● BRIEF: Please work out how many lines in the data below contain "attivita", and reply with that number alone.

________________________

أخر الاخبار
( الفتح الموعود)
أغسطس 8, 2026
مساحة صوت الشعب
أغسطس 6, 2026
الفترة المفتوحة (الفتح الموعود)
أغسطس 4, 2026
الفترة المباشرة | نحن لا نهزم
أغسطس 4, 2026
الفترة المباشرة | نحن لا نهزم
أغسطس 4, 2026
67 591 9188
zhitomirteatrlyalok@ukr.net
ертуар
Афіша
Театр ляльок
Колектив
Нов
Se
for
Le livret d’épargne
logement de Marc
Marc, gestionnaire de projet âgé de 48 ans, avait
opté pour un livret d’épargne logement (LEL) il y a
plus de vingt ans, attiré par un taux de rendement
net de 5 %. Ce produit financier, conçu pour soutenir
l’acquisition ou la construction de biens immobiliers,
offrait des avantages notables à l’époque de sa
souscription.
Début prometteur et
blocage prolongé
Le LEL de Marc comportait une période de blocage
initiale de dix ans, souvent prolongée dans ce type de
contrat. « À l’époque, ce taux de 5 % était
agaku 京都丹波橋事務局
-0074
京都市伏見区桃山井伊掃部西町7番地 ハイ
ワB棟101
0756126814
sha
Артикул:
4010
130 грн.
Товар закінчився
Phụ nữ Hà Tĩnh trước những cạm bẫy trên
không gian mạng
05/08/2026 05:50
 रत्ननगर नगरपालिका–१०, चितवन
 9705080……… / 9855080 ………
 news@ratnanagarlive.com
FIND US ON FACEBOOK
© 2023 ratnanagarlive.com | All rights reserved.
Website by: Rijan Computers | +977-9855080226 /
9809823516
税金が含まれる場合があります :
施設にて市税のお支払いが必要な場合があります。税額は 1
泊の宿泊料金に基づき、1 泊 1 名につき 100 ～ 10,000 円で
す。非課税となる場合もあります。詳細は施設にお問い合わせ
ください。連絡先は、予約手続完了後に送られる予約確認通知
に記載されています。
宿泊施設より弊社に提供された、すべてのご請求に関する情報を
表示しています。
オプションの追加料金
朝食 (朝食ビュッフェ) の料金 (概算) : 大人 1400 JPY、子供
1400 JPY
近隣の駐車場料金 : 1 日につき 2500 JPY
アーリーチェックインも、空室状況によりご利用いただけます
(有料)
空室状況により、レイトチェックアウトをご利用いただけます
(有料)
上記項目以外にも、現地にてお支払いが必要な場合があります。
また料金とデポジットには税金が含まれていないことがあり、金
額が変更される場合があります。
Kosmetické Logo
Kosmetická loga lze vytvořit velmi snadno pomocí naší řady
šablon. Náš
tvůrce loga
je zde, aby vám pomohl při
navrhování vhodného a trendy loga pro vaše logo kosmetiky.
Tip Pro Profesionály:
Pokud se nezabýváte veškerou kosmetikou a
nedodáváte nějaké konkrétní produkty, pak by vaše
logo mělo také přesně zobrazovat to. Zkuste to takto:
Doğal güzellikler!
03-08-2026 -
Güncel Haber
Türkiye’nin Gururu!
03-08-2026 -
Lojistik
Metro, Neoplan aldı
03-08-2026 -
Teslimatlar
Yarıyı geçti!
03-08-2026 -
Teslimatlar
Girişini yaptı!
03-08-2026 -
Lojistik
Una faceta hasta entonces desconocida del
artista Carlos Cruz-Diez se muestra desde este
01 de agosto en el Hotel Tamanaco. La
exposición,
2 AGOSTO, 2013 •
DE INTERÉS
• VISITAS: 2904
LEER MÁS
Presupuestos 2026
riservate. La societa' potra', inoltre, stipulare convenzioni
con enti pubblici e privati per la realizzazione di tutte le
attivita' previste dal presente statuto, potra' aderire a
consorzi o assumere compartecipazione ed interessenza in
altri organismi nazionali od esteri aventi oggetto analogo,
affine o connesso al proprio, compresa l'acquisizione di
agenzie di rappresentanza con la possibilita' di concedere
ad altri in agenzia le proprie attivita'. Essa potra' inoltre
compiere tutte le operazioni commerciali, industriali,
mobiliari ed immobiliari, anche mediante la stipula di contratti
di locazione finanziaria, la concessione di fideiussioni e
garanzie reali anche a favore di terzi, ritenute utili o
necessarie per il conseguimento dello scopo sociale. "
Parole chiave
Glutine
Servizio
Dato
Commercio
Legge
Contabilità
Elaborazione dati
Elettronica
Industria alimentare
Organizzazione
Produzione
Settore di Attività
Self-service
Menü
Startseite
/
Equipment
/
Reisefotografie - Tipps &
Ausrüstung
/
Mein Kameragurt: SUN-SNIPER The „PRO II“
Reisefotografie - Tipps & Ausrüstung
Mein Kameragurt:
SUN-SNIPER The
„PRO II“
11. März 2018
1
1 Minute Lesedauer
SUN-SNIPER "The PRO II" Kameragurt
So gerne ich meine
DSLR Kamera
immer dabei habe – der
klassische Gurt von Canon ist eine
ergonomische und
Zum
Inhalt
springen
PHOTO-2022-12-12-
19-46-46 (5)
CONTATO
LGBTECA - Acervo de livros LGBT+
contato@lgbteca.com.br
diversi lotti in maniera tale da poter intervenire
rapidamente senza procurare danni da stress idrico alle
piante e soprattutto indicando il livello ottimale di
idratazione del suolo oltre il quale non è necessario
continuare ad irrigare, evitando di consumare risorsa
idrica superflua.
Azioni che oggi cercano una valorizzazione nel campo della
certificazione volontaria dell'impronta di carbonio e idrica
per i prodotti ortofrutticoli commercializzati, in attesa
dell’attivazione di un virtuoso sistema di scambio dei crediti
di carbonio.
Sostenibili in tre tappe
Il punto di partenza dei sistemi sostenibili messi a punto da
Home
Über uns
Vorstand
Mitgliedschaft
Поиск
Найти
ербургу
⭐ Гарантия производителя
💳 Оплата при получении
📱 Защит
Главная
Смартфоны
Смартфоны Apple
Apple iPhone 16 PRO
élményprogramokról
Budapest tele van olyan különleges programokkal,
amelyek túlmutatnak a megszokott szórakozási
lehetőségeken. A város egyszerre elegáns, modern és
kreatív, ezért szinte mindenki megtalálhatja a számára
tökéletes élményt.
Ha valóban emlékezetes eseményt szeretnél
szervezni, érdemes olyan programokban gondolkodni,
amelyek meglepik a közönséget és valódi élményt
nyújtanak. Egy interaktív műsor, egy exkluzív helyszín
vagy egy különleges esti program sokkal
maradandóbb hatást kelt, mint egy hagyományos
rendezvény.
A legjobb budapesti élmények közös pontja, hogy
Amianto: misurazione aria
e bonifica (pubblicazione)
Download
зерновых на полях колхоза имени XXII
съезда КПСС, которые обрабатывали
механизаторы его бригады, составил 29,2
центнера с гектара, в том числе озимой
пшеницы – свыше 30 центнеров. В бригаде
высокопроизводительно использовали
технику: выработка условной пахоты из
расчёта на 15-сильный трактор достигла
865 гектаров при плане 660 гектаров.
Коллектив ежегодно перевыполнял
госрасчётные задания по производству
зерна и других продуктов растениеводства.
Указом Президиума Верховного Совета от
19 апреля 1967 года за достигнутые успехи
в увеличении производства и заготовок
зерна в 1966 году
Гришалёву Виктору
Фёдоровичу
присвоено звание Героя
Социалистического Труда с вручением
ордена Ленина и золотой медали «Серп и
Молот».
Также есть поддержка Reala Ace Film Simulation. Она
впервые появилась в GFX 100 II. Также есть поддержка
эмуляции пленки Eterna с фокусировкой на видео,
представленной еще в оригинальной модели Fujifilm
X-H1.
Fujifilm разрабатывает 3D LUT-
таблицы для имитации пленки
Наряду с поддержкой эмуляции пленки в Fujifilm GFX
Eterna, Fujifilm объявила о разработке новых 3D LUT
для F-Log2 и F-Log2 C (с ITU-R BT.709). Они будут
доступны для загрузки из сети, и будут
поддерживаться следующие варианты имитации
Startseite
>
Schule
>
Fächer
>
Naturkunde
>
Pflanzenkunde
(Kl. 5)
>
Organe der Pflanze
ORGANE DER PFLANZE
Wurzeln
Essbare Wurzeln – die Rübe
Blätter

________________________

● RESULT: 2